Pearling Site Museum and Entrance / Valerio Olgiati

by | 02. May 2019

Bahrain | Concrete | Museum
The building cuts an interesting figure in the context of modern Muharraq. Pearling Site Museum and Entrance © 2019. Copyright: Valerio Olgiati Architect. Photography: Archive Olgiati

The building cuts an interesting figure in the context of modern Muharraq. Pearling Site Museum and Entrance © 2019. Copyright: Valerio Olgiati Architect. Photography: Archive Olgiati

 

Tightly woven into the dense urban fabric of old Muharraq in Bahrain, the Pearling Site Museum and Entrance by Valerio Olgiati Architect offers a novel take on how architecture can give new forms of representation to contextually relevant public space.

 

The roof of the museum defines a new kind of public space. Pearling Site Museum and Entrance © 2019. Copyright: Valerio Olgiati Architect. Photography: Archive Olgiati

The roof of the museum defines a new kind of public space. Pearling Site Museum and Entrance © 2019. Copyright: Valerio Olgiati Architect. Photography: Archive Olgiati

 

Pearling – diving or fishing for pearl oysters – found an epicentre in Muharraq at a time when the pearl trade dominated the Persian Gulf economy. While this activity saw a decline by the 1930s, Muharraq is now home to a UNESCO world heritage site thanks to pearling’s social, cultural and economic significance in the region. The city presents some of the more accessible aspects of its pearling heritage in the form of ‘the pearling path’; a 3.5km long trail connecting three oyster beds and 17 buildings in Muharraq’s historic core. Forming a midpoint to this trail is a new building by Valerio Olgiati Architect – a hybrid of visitor’s centre, museum, and public space.

 

The roof of the building is defined by sculptural openings of varying sizes. Pearling Site Museum and Entrance © 2019. Copyright: Valerio Olgiati Architect. Photography: Archive Olgiati

The roof of the building is defined by sculptural openings of varying sizes. Pearling Site Museum and Entrance © 2019. Copyright: Valerio Olgiati Architect. Photography: Archive Olgiati

 

Described by the architects as “an urban room for the people of Muharraq with the scale of a public park” the building is conceptually grounded and organised by one clear architectural idea – its roof.

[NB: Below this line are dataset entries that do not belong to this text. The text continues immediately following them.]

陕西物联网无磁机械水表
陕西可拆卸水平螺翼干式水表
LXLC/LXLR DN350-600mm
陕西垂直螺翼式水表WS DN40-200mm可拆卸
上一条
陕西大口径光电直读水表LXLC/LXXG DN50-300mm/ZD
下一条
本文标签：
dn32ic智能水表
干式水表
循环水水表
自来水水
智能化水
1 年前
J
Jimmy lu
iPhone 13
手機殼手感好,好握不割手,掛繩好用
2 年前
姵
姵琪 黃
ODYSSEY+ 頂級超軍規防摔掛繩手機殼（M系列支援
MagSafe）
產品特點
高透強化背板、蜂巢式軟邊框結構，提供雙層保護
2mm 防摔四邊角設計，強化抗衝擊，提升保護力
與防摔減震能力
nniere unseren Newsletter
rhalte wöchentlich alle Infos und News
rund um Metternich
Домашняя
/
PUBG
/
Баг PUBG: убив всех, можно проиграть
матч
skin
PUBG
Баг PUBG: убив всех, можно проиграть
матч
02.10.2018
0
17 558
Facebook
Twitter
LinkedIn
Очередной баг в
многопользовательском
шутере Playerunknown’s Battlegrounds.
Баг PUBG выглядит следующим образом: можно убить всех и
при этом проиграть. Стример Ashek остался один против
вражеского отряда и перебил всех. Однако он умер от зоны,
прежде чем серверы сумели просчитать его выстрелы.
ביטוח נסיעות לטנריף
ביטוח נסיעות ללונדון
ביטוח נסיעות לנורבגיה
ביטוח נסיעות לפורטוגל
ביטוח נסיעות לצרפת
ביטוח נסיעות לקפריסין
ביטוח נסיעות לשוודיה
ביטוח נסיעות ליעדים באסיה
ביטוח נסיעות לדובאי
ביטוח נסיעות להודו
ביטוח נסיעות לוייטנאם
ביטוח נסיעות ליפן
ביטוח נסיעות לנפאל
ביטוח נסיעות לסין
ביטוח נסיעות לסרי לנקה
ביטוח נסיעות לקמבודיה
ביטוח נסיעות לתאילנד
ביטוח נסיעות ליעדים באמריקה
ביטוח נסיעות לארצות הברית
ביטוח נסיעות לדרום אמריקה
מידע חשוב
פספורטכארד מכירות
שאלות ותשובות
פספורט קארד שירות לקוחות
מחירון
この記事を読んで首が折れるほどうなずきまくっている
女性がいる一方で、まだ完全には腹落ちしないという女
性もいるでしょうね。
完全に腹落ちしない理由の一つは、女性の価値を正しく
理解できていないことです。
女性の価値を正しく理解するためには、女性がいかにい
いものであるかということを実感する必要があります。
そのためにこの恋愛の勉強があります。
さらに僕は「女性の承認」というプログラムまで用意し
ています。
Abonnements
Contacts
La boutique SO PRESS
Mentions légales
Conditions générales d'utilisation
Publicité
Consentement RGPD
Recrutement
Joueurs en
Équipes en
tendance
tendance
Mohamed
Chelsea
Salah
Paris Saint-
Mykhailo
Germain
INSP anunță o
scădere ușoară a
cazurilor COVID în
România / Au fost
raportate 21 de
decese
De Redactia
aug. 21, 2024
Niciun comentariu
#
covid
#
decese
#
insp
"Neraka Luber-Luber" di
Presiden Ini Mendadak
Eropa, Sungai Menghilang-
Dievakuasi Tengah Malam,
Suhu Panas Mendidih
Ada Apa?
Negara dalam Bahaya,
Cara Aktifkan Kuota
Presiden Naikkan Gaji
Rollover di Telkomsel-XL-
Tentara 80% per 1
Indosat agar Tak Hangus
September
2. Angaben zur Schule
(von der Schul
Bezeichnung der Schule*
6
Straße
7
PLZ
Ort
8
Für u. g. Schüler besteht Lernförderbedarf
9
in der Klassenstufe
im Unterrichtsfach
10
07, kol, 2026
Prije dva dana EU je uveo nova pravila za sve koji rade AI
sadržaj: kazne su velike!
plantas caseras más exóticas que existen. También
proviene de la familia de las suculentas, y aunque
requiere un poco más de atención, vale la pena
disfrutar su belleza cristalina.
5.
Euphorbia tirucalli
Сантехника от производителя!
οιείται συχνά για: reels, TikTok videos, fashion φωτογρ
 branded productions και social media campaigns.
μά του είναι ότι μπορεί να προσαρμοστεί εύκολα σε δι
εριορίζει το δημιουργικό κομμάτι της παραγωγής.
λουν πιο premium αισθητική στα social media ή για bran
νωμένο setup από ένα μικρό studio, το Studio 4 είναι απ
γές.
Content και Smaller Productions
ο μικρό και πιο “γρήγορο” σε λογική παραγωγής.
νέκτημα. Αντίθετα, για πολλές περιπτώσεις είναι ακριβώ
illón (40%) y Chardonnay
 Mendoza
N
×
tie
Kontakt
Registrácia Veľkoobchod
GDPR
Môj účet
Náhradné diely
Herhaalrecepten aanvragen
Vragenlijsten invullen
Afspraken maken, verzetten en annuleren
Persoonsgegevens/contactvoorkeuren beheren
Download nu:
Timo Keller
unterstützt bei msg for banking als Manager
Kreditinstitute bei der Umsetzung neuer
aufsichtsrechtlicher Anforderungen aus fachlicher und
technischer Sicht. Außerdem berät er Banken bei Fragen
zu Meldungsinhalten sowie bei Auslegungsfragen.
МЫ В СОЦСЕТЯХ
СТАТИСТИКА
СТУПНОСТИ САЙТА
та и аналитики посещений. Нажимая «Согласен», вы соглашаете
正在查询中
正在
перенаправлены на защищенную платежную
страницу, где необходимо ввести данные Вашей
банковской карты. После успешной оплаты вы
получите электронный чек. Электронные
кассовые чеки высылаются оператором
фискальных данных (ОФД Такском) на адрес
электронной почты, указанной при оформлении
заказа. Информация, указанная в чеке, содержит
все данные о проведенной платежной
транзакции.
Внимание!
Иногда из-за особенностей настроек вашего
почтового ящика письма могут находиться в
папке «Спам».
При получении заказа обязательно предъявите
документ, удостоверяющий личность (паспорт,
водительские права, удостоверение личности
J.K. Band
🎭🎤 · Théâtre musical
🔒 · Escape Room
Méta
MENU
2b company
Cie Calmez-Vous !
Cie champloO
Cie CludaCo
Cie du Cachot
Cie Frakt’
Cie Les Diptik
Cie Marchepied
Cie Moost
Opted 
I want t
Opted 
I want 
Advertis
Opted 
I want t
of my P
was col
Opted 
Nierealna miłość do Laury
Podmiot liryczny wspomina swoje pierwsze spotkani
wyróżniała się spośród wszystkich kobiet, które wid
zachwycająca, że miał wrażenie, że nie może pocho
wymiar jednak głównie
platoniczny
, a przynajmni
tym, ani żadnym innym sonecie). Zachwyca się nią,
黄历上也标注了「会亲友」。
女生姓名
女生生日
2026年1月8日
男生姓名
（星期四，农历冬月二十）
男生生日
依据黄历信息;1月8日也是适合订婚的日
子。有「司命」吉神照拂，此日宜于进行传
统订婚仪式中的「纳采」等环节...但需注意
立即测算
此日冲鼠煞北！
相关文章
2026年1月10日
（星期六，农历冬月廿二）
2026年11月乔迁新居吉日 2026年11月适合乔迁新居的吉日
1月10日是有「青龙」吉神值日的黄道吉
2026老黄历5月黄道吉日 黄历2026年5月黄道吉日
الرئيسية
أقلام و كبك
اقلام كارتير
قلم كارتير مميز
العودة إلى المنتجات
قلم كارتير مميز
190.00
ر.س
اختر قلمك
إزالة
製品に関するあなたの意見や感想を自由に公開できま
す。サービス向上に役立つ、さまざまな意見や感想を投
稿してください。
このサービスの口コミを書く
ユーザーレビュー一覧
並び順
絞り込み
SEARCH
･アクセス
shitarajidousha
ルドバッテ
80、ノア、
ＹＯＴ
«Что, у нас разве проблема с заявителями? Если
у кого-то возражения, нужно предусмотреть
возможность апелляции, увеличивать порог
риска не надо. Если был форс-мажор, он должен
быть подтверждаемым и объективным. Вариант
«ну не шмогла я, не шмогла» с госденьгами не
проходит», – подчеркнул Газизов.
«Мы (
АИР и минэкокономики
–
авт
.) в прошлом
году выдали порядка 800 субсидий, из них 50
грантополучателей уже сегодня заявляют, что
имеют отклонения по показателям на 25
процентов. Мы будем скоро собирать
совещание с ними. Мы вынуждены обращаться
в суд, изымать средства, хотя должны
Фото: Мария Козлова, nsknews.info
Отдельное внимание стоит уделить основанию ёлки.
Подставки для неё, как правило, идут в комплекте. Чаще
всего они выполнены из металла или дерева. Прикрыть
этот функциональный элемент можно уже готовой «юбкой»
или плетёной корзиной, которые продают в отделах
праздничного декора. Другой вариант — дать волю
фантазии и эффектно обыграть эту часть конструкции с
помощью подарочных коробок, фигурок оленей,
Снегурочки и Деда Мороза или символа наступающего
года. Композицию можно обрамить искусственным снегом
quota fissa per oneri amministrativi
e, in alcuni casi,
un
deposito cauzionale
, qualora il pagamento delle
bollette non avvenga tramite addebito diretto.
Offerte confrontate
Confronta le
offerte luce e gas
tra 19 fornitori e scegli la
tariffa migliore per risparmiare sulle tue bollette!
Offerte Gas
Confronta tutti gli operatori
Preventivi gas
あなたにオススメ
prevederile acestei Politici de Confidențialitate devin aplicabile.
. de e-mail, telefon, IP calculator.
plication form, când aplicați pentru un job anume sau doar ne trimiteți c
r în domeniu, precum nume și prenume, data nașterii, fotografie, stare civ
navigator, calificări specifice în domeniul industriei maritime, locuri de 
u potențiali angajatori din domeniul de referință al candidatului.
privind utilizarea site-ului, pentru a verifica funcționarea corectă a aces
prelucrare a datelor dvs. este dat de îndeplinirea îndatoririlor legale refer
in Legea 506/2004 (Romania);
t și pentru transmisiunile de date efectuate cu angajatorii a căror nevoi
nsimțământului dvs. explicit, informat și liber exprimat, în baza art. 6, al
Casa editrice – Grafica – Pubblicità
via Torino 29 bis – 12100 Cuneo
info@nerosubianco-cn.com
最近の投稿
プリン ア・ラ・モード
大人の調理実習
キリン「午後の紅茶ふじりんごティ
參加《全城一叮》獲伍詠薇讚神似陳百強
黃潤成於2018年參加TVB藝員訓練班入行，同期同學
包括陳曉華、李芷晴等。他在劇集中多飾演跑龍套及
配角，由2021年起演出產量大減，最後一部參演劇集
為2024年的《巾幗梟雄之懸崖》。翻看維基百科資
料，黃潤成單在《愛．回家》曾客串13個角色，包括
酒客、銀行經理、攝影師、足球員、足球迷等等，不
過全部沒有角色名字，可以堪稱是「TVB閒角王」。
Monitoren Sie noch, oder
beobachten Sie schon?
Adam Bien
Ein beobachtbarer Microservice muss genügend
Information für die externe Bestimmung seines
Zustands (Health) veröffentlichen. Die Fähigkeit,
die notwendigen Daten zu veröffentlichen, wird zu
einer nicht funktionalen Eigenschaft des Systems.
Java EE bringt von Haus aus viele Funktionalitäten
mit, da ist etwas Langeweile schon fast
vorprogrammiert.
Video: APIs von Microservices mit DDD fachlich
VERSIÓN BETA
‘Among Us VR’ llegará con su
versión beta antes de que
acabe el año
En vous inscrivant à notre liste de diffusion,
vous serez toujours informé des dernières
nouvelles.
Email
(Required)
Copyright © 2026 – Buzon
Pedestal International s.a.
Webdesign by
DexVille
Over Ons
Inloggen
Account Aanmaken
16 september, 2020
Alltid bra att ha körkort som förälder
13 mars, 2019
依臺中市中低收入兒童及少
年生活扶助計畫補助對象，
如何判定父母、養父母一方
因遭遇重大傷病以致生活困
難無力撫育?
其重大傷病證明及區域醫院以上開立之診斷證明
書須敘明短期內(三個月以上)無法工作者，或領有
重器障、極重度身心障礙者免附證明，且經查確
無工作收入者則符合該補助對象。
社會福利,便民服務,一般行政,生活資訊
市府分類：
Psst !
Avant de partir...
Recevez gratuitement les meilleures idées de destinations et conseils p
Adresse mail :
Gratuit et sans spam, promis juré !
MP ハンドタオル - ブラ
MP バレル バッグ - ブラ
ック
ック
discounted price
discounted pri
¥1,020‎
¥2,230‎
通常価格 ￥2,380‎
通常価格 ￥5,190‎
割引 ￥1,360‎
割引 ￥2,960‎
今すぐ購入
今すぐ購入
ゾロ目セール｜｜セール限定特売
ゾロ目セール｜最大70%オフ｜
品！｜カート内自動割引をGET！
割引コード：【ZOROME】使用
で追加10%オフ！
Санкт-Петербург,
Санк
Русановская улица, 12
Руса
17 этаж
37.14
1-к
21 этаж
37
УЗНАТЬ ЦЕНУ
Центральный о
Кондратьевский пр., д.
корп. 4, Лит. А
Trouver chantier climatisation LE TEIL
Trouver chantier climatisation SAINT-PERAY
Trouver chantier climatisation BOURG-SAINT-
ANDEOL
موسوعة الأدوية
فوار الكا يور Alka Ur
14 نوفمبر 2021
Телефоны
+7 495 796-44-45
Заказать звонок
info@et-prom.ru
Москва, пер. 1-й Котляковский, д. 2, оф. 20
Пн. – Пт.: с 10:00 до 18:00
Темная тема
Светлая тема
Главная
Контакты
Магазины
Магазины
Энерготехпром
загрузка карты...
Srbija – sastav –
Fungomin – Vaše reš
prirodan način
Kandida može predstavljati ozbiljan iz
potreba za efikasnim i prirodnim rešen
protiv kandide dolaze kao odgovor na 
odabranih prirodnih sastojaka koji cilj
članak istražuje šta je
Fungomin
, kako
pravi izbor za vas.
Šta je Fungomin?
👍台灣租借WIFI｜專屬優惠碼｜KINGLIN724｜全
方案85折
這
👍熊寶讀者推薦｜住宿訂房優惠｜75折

Raised 10m off the ground by a forest of sculptural columns and perforated by a constellation of geometric openings, the roof both defines the physical extent of the building and carves out a new kind of public space in the heart of Muharraq. Presented underneath the vast concrete canopy is a museum space, and an amara – a series of ruins that were once a warehouse, factory and marketplace. The height and extent of this public ceiling gives the space an appropriately civic dimension, providing a “natural locus” within the dense city of Muharraq.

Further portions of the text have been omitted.